Chapter 29

Cover Cropping in Vineyards

Establishing and Managing Cover Crops

Cover crops need to be managed properly for them to be effective. This may itself involve selecting the seed-source, planting the cover crops, fertilization, tillage, and mechanically and chemically controlling the cover crops. It is important that each of these operations is managed carefully to avoid potential problems with the grapevines and to ensure a strong cover crop is produced.

Seed Source

Cover crop seed should be purchased from dealers who sell quality seed that has been tested for viability and is free from weed species.

Time of Planting

Cover crops can either be planted in the spring or late summer. Planting late summer, unfortunately coincides with grape harvest in many vineyards, so seeding cover crops may be difficult to schedule.

Seed Bed Preparation

Regardless of the cover crop species selected, soil preparation is relatively standard. Both broadcast seeders and seed drills require ground preparation whereas a no-till drill requires little or no ground preparation and will plant directly into most surfaces.


Cover crops can be seeded with various planting equipment including a broadcast seeder, a conventional seed drill, and a no-till drill.

Broadcast Seeder

Broadcast spreaders are not very precise. Seed is broadcast onto a prepared, roughened seedbed, followed by raking, dragging or rolling to cover as much of the seed as possible with about ¼ to ⅜ inch (0.6 to 1 cm) of soil.

Seed Drills

Seed drills place the seed with much more precision than broadcast seeders.

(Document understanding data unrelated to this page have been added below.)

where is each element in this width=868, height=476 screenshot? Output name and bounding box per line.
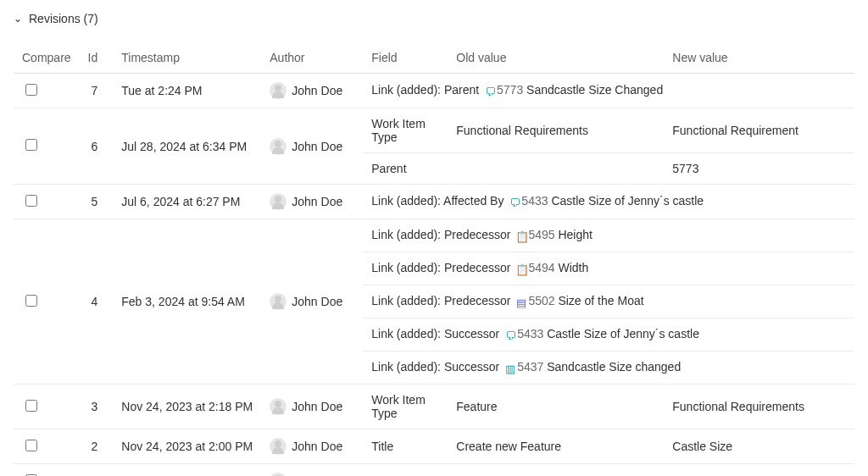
revision-timestamp: Tue at 2:24 PM xyxy=(113,74,261,108)
col-field: Field xyxy=(363,42,448,74)
link-change: Link (added): Parent 🗩5773 Sandcastle Si… xyxy=(363,74,854,108)
work-item-title: Size of the Moat xyxy=(558,294,643,307)
col-compare: Compare xyxy=(14,42,80,74)
revision-id: 1 xyxy=(80,464,114,477)
revision-id: 4 xyxy=(80,219,114,385)
compare-checkbox[interactable] xyxy=(25,195,37,207)
new-value: Functional Requirements xyxy=(664,385,854,429)
news-icon: ▤ xyxy=(515,297,527,309)
link-prefix: Link (added): Predecessor xyxy=(371,294,514,307)
author-name: John Doe xyxy=(292,140,342,153)
author-name: John Doe xyxy=(292,400,342,413)
work-item-title: Sandcastle Size changed xyxy=(547,360,681,374)
author-name: John Doe xyxy=(292,195,342,208)
old-value xyxy=(448,153,664,185)
revision-author: John Doe xyxy=(261,464,363,477)
field-name: Work Item Type xyxy=(363,108,448,153)
revision-author: John Doe xyxy=(261,219,363,385)
work-item-id[interactable]: 5494 xyxy=(528,261,554,274)
work-item-id[interactable]: 5433 xyxy=(521,194,548,208)
table-row: 5Jul 6, 2024 at 6:27 PMJohn DoeLink (add… xyxy=(14,185,854,219)
compare-checkbox[interactable] xyxy=(25,400,37,412)
new-value: Functional Requirement xyxy=(664,108,854,153)
link-prefix: Link (added): Successor xyxy=(371,327,503,340)
revision-timestamp: Feb 3, 2024 at 9:54 AM xyxy=(113,219,261,385)
work-item-title: Sandcastle Size Changed xyxy=(526,83,663,97)
field-name: Created xyxy=(363,464,448,477)
old-value xyxy=(448,464,664,477)
work-item-id[interactable]: 5433 xyxy=(517,327,543,340)
field-name: Work Item Type xyxy=(363,385,448,429)
revision-author: John Doe xyxy=(261,74,363,108)
revision-id: 6 xyxy=(80,108,114,185)
chevron-down-icon: ⌄ xyxy=(14,13,22,25)
avatar xyxy=(270,398,287,415)
link-change: Link (added): Affected By 🗩5433 Castle S… xyxy=(363,185,854,219)
avatar xyxy=(270,138,287,155)
avatar xyxy=(270,293,287,310)
table-row: 2Nov 24, 2023 at 2:00 PMJohn DoeTitleCre… xyxy=(14,429,854,464)
work-item-id[interactable]: 5437 xyxy=(517,360,543,374)
books-icon: ▥ xyxy=(504,363,516,375)
avatar xyxy=(270,82,287,99)
author-name: John Doe xyxy=(292,440,342,453)
col-author: Author xyxy=(261,42,363,74)
work-item-title: Height xyxy=(558,228,592,241)
link-prefix: Link (added): Predecessor xyxy=(371,228,514,241)
field-name: Parent xyxy=(363,153,448,185)
link-change: Link (added): Predecessor 📋5495 Height xyxy=(363,219,854,252)
avatar xyxy=(270,193,287,210)
table-row: 3Nov 24, 2023 at 2:18 PMJohn DoeWork Ite… xyxy=(14,385,854,429)
revision-timestamp: Nov 24, 2023 at 1:58 PM xyxy=(113,464,261,477)
revision-author: John Doe xyxy=(261,108,363,185)
work-item-id[interactable]: 5773 xyxy=(497,83,523,97)
revisions-header[interactable]: ⌄ Revisions (7) xyxy=(14,12,854,25)
section-title: Revisions (7) xyxy=(29,12,98,25)
bubble-icon: 🗩 xyxy=(484,86,496,98)
revision-id: 3 xyxy=(80,385,114,429)
new-value xyxy=(664,464,854,477)
bubble-icon: 🗩 xyxy=(509,197,520,209)
work-item-title: Castle Size of Jenny´s castle xyxy=(547,327,699,340)
revision-author: John Doe xyxy=(261,429,363,464)
link-change: Link (added): Predecessor 📋5494 Width xyxy=(363,252,854,285)
field-name: Title xyxy=(363,429,448,464)
revision-timestamp: Nov 24, 2023 at 2:18 PM xyxy=(113,385,261,429)
link-prefix: Link (added): Successor xyxy=(371,360,503,374)
link-change: Link (added): Successor ▥5437 Sandcastle… xyxy=(363,351,854,385)
badge-icon: 📋 xyxy=(515,264,527,276)
col-old: Old value xyxy=(448,42,664,74)
link-prefix: Link (added): Predecessor xyxy=(371,261,514,274)
link-change: Link (added): Successor 🗩5433 Castle Siz… xyxy=(363,318,854,351)
revisions-table: Compare Id Timestamp Author Field Old va… xyxy=(14,42,854,476)
work-item-id[interactable]: 5502 xyxy=(528,294,554,307)
author-name: John Doe xyxy=(292,84,342,97)
old-value: Create new Feature xyxy=(448,429,664,464)
compare-checkbox[interactable] xyxy=(25,295,37,307)
table-row: 6Jul 28, 2024 at 6:34 PMJohn DoeWork Ite… xyxy=(14,108,854,153)
compare-checkbox[interactable] xyxy=(25,440,37,451)
link-change: Link (added): Predecessor ▤5502 Size of … xyxy=(363,285,854,318)
avatar xyxy=(270,473,287,476)
compare-checkbox[interactable] xyxy=(25,139,37,151)
table-row: 4Feb 3, 2024 at 9:54 AMJohn DoeLink (add… xyxy=(14,219,854,252)
revision-id: 2 xyxy=(80,429,114,464)
col-id: Id xyxy=(80,42,114,74)
link-prefix: Link (added): Affected By xyxy=(371,194,507,208)
compare-checkbox[interactable] xyxy=(25,84,37,96)
work-item-id[interactable]: 5495 xyxy=(528,228,554,241)
avatar xyxy=(270,438,287,455)
table-row: 1Nov 24, 2023 at 1:58 PMJohn DoeCreated xyxy=(14,464,854,477)
bubble-icon: 🗩 xyxy=(504,330,516,342)
col-new: New value xyxy=(664,42,854,74)
table-row: 7Tue at 2:24 PMJohn DoeLink (added): Par… xyxy=(14,74,854,108)
old-value: Feature xyxy=(448,385,664,429)
work-item-title: Castle Size of Jenny´s castle xyxy=(551,194,704,208)
revision-id: 5 xyxy=(80,185,114,219)
new-value: Castle Size xyxy=(664,429,854,464)
work-item-title: Width xyxy=(558,261,588,274)
revision-timestamp: Jul 28, 2024 at 6:34 PM xyxy=(113,108,261,185)
old-value: Functional Requirements xyxy=(448,108,664,153)
revision-author: John Doe xyxy=(261,185,363,219)
col-timestamp: Timestamp xyxy=(113,42,261,74)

Seed drills can be calibrated to apply seed at precise rates and depths. For expensive or small seed, drills are often the best approach.

No-till Drills

Another option in seeding cover crops is no-till drills, which offers the greatest long term potential benefits in erosion control, soil quality and productivity, water conservation, energy efficiency, and production efficiency. The cost of establishment is usually less for no-till, because costs (e.g., labor, inputs, etc.) are lower than the cost of preparing a conventional seedbed.


Nitrogen is generally the most important fertility consideration for annual and perennial grasses if grown alone.